■ EXERCISE INSTRUCTIONS ■
Where a line in the entries below contains the word "search", it counts; give the total by itself.

.....

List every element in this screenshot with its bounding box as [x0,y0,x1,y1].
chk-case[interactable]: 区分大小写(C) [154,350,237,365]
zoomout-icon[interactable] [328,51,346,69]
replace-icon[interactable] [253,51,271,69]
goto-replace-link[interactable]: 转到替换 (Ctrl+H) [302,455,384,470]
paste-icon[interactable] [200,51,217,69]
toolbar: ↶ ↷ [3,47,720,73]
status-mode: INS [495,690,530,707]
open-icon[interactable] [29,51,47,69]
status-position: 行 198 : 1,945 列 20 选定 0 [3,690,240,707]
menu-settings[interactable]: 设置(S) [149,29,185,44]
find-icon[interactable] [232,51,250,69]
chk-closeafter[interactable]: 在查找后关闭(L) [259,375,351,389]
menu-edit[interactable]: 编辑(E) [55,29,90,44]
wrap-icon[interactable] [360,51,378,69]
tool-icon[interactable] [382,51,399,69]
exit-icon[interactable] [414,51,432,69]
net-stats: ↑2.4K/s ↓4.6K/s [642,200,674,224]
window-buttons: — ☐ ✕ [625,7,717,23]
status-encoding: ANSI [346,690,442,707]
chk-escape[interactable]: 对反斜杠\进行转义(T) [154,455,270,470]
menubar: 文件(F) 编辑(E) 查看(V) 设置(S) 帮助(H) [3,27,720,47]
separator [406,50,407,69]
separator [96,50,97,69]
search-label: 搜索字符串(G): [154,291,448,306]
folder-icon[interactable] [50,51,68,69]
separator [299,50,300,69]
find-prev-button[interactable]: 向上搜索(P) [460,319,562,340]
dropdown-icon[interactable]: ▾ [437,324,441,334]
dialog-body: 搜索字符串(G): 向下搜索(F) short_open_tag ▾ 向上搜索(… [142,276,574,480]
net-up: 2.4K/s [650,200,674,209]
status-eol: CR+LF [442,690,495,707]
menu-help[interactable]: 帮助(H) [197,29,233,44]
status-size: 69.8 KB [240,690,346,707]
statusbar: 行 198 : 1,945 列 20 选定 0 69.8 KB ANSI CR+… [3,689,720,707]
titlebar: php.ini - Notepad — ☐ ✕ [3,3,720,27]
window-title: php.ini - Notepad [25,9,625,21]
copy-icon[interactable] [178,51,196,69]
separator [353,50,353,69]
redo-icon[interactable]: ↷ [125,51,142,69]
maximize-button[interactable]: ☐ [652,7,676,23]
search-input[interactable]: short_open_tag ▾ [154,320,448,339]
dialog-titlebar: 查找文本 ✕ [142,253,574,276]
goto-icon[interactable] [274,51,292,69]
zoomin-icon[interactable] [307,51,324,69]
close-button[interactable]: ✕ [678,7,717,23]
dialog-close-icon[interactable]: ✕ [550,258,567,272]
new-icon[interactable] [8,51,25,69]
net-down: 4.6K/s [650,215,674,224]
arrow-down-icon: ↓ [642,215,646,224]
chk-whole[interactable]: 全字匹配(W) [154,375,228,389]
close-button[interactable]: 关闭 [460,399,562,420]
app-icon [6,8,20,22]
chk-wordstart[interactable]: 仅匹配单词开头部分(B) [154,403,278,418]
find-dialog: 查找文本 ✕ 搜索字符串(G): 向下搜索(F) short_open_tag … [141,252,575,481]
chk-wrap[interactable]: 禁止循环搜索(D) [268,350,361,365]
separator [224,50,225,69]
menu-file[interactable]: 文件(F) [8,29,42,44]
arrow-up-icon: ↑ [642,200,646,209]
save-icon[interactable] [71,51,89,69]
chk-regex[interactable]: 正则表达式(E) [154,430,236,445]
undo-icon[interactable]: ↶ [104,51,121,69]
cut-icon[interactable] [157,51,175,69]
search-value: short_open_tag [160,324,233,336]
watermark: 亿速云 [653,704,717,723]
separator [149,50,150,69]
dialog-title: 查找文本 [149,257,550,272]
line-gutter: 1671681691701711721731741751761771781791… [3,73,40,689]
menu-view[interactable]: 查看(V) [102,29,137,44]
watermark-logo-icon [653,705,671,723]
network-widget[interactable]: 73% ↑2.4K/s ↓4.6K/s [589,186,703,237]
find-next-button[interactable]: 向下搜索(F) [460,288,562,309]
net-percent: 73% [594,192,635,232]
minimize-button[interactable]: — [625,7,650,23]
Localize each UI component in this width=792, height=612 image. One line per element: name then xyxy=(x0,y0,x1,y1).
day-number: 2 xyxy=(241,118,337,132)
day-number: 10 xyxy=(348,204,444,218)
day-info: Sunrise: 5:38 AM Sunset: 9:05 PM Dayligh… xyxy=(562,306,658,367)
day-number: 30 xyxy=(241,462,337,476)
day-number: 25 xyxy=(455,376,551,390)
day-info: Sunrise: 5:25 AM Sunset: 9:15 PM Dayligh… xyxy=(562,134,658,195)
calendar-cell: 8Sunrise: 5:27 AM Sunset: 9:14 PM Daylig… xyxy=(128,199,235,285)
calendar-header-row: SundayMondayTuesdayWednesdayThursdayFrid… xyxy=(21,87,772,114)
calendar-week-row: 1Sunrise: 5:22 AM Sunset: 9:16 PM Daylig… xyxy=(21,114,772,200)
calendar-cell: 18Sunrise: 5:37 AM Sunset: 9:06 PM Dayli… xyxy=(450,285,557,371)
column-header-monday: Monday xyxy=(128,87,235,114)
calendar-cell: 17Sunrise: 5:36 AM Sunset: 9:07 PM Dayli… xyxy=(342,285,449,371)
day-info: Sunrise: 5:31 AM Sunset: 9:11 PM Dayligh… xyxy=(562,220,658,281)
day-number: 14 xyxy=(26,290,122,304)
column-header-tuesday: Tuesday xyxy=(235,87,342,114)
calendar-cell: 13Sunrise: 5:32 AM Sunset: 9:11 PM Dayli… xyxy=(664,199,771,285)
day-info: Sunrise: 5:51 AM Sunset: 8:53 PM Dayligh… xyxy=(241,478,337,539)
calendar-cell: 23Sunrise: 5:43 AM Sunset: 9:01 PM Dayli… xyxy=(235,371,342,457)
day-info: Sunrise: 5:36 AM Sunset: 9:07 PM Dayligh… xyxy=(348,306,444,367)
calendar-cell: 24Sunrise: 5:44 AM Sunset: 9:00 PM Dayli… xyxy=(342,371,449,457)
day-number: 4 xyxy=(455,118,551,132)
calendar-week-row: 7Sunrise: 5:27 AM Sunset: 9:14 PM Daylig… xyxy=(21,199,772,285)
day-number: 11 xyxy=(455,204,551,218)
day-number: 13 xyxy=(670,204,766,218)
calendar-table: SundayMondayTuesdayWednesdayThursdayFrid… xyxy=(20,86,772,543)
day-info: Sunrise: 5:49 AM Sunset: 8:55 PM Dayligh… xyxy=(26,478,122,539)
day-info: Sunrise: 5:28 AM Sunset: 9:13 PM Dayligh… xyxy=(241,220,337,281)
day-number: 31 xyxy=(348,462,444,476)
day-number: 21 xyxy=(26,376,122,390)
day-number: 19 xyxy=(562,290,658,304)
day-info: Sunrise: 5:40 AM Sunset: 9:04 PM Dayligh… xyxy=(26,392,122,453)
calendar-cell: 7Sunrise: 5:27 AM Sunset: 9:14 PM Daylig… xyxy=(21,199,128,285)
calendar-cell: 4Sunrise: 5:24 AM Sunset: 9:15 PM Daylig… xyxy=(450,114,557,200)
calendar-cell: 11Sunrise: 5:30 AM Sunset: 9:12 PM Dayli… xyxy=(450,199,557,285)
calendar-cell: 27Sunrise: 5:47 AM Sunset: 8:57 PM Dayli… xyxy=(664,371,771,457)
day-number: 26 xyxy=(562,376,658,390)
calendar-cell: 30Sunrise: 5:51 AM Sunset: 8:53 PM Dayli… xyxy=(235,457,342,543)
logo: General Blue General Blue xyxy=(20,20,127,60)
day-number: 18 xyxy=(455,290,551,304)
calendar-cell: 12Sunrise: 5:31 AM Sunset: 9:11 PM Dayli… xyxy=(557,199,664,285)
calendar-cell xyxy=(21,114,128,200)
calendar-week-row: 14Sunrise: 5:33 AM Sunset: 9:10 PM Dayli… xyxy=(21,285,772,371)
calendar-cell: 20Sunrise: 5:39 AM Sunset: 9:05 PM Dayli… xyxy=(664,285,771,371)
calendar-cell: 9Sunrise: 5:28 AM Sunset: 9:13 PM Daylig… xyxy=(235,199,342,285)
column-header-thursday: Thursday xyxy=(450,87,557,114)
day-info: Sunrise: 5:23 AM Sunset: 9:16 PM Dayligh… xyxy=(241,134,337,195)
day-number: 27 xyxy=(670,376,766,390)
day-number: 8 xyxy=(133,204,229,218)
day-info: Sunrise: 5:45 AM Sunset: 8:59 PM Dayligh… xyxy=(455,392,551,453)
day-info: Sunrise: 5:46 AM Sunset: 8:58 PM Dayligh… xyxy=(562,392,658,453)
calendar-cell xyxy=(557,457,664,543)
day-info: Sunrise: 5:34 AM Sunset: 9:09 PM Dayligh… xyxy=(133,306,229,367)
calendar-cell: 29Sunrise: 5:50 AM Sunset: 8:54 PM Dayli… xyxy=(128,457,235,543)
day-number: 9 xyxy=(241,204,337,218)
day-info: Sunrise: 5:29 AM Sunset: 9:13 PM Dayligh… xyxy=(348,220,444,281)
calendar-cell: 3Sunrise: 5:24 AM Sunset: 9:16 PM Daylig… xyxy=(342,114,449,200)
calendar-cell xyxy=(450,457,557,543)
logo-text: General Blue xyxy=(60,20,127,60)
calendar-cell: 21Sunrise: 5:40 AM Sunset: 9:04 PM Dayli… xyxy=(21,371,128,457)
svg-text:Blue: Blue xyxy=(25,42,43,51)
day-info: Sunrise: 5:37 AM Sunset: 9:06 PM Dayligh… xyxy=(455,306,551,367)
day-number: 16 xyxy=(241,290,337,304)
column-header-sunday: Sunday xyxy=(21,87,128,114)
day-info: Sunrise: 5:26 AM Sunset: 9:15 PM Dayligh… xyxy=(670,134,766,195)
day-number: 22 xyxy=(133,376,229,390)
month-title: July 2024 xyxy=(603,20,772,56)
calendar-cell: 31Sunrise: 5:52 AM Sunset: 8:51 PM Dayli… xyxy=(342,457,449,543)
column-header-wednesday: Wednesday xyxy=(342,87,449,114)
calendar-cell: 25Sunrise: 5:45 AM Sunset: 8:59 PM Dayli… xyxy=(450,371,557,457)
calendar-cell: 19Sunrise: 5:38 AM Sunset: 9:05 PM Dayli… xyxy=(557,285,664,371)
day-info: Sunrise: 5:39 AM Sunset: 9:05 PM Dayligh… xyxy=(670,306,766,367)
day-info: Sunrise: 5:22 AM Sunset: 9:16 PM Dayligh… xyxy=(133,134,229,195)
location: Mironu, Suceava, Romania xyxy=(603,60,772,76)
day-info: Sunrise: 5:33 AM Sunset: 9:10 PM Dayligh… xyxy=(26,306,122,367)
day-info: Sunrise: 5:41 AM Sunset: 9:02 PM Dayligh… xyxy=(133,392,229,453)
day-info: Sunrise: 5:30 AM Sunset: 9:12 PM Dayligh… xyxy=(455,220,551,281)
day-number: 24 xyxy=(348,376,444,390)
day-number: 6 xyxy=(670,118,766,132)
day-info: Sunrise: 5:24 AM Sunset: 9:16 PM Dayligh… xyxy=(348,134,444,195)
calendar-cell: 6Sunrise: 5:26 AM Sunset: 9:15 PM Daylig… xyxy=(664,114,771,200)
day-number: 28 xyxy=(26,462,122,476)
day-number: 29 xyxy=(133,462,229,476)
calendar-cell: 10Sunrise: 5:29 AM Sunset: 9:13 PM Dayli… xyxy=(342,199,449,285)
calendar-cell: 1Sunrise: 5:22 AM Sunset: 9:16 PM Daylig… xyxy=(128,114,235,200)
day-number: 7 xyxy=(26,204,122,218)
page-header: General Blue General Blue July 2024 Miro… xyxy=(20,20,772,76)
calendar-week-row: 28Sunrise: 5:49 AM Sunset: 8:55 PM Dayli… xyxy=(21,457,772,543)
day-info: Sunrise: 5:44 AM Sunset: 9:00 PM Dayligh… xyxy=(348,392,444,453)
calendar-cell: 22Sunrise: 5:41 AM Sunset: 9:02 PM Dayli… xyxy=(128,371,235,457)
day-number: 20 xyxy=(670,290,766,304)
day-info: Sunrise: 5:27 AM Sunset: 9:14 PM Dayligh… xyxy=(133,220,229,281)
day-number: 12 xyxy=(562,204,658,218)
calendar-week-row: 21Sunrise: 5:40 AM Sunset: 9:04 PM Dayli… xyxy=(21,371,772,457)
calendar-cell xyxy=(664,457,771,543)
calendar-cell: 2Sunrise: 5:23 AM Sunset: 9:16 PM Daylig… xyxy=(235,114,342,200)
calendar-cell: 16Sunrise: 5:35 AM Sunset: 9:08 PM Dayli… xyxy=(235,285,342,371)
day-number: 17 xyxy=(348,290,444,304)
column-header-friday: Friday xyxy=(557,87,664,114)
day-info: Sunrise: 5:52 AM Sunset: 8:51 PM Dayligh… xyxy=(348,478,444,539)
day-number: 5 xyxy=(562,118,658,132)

.....

■ RESPONSE AREA ■
3